You don't want to move on. You want to forget. You want to fill the absence with something so well-fitting that you won't be able to pick it back out.

The psychic refuses to meet you for a third consultation. For the better, he writes in an email consisting of a single sentence. Good luck.

You grow to hate her. You stop looking for her. You sell couches, filigreed pillows, frilled vases. You take apart the bedframe and auction it on Ebay for a dollar and people are terrified of buying it from you because they think you've marked it down for bedbugs.

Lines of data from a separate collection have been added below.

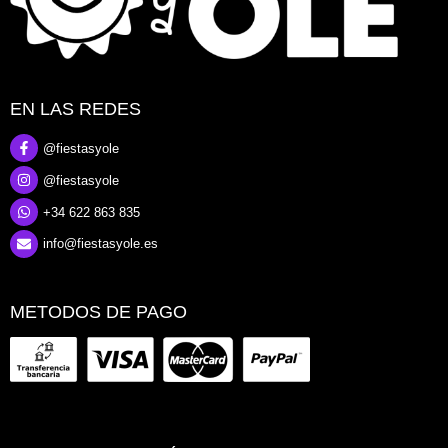
EN LAS REDES
@fiestasyole
@fiestasyole
+34 622 863 835
info@fiestasyole.es
METODOS DE PAGO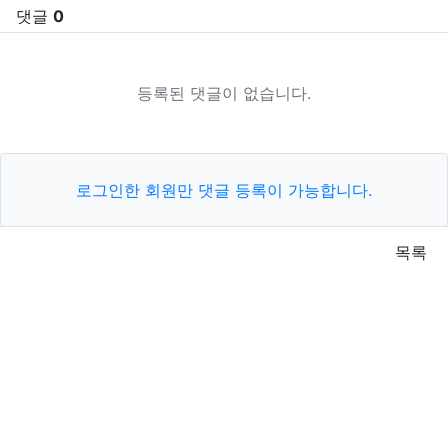
댓글
0
등록된 댓글이 없습니다.
로그인한 회원만 댓글 등록이 가능합니다.
목록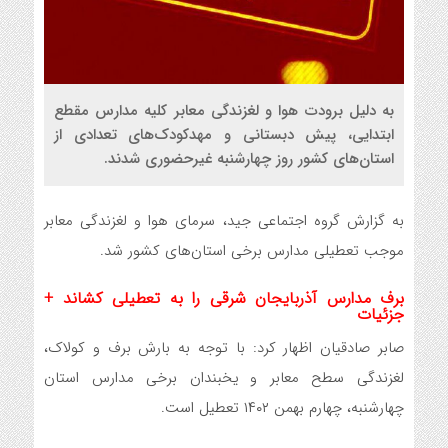
به دلیل برودت هوا و لغزندگی معابر کلیه مدارس مقطع
ابتدایی، پیش دبستانی و مهدکودک‌های تعدادی از
استان‌های کشور روز چهارشنبه غیرحضوری شدند.
به گزارش گروه اجتماعی جید، سرمای هوا و لغزندگی معابر
موجب تعطیلی مدارس برخی استان‌های کشور شد.
برف مدارس آذربایجان شرقی را به تعطیلی کشاند +
جزئیات
صابر صادقیان اظهار کرد: با توجه به بارش برف و کولاک،
لغزندگی سطح معابر و یخبندان برخی مدارس استان
چهارشنبه، چهارم بهمن ۱۴۰۲ تعطیل است.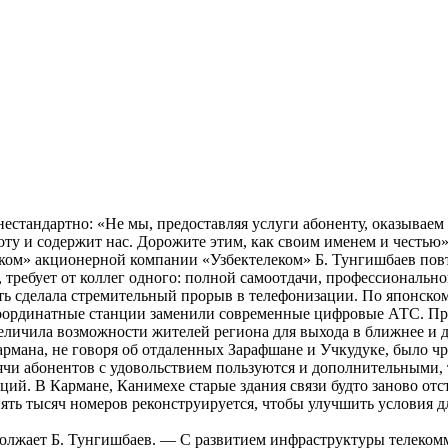
нестандартно: «Не мы, предоставляя услуги абоненту, оказываем 
оту и содержит нас. Дорожите этим, как своим именем и честью»
ком» акционерной компании «Узбектелеком» Б. Тунгишбаев повто
 требует от коллег одного: полной самоотдачи, профессиональног
ь сделала стремительный прорыв в телефонизации. По японскому
оординатные станции заменили современные цифровые АТС. Пра
еличила возможности жителей региона для выхода в ближнее и д
рмана, не говоря об отдаленных Зарафшане и Учкудуке, было чр
чи абонентов с удовольствием пользуются и дополнительными,
ий. В Кармане, Канимехе старые здания связи будто заново от
пять тысяч номеров реконструируется, чтобы улучшить условия д
одолжает Б. Тунгишбаев. — С развитием инфраструктуры телеко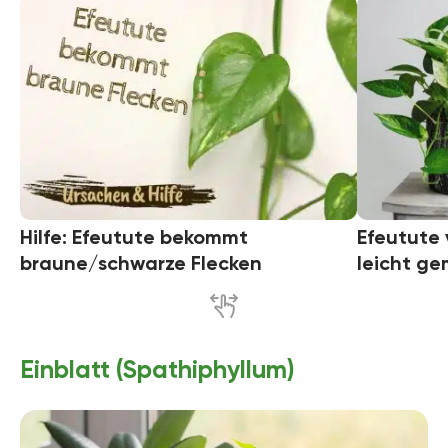
Hilfe: Efeutute bekommt
Efeutute 
braune/schwarze Flecken
leicht ge
Einblatt (Spathiphyllum)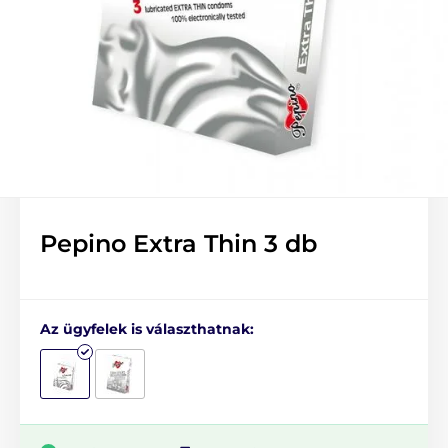
Pepino Extra Thin 3 db
Az ügyfelek is választhatnak: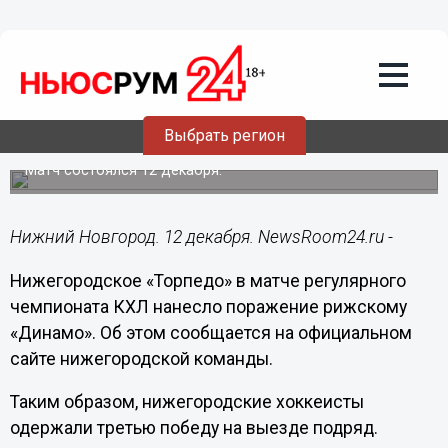
Общество
12.12.2021
21:14
Нижегородское «Торпедо» на выезде
Выбрать регион
обыграло рижское «Динамо»
Матч состоялся 12 декабря.
Нижний Новгород. 12 декабря. NewsRoom24.ru -
Нижегородское «Торпедо» в матче регулярного
чемпионата КХЛ нанесло поражение рижскому
«Динамо». Об этом сообщается на официальном
сайте нижегородской команды.
Таким образом, нижегородские хоккеисты
одержали третью победу на выезде подряд.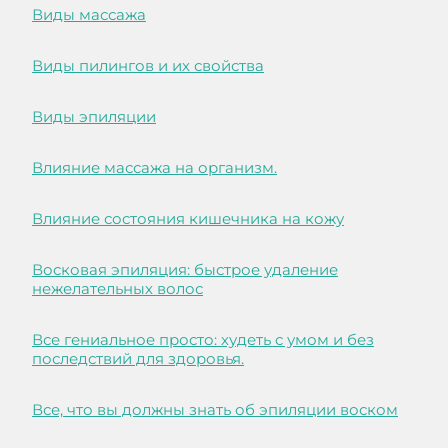
Виды массажа
Виды пилингов и их свойства
Виды эпиляции
Влияние массажа на организм.
Влияние состояния кишечника на кожу
Восковая эпиляция: быстрое удаление
нежелательных волос
Все гениальное просто: худеть с умом и без
последствий для здоровья.
Все, что вы должны знать об эпиляции воском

One lady insists on coming over to check on what she's buying. You watch her meander over the bedside, observing the grain of the wood. The light assaults her face like a spiderweb, and at first you're terrified, because how can she so casually access something you are terrified to touch? How can she not see what is not there?

You realise that the light is hot butter, liquid white-hot gold—like the sun, or a flame—and it suits her heart-shaped face. You don't see the lady again, but she was beautiful enough to remind you of something. Of a billowing sundress in a field of wildflowers. Of love, of death, of Eros. And you know the name fondly, because it has been on your tongue before. Because you loved something once.

You visit her mother, because if Thanatos was her mother in the seconds before she died and not you, then maybe you've missed something. Maybe you didn't know her at all. You're wrong, of course—her mother refuses to even meet you at the door. She calls you names over the phone. You ask her in a fit of desperation if she ever loved her daughter and she responds, "Yes, when you didn't fucking exist," and then she hangs up for good, and you're left in the hollow drone of the disconnect tone.

A year passes. Maybe two. You still haven't remembered her name because you've given up on trying. You move into a bigger house across the country and the light is still there, she's still there, just proportionally smaller. Eventually, she fades into a speck and even though you still eat terribly, at least you can sleep again. Sometimes you even use her as a nightlight for when you're making two-A.M. two-minute-noodles (just like you used to.).

One day, you're cleaning out the garages when you stumble across an old box of tattered legal documents, stacked like loose leaves. You find one familiar, tea-stained paper, something you forgot to burn an eon ago. On the left: your signature, loopy and dense. On the right: her name printed plain.

The light has dimmed to a thin line from an inched-ajar door since then, but it's still there. You speak her name. The light envelopes you like a baby's swaddle. It hurts, it's too bright. She lingers like that for a few days afterwards before she shrinks to a pinprick and you think, finally, silence, but the month after that she comes back.

But at least she's smaller now. Lighter.

So you eventually learn to live with it.